- Task to carry out:
Search the entries below for "Украина". Report each line where it occurs.

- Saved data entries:
====

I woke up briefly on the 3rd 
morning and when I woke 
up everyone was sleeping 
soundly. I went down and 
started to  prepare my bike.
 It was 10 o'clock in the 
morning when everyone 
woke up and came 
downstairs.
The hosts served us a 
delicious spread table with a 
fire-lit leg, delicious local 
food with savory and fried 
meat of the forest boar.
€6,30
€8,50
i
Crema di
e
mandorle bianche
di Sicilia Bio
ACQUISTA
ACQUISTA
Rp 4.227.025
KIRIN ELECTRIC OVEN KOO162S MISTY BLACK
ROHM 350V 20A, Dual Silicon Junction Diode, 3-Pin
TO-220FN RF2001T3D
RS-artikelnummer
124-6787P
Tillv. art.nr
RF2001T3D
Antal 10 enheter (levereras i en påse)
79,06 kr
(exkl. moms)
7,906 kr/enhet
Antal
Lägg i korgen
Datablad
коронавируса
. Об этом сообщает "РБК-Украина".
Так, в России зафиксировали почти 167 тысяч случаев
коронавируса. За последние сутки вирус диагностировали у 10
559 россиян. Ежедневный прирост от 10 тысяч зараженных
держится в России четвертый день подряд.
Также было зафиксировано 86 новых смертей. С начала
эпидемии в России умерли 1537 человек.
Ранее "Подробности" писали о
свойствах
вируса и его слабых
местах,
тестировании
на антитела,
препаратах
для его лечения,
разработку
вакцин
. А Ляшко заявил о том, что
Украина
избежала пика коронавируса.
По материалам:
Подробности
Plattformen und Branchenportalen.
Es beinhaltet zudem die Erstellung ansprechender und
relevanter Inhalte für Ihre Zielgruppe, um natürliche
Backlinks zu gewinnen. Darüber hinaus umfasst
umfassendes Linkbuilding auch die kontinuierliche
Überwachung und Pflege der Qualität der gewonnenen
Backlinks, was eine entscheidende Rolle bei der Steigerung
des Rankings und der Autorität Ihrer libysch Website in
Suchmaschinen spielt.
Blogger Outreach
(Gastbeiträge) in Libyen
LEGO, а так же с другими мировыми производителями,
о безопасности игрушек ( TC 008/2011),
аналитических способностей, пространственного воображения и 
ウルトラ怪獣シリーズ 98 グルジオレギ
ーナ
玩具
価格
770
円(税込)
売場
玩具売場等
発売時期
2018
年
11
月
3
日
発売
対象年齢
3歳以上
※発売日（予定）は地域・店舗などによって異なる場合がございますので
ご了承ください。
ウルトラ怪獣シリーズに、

====

- Task output:
. Об этом сообщает "РБК-Украина".
Украина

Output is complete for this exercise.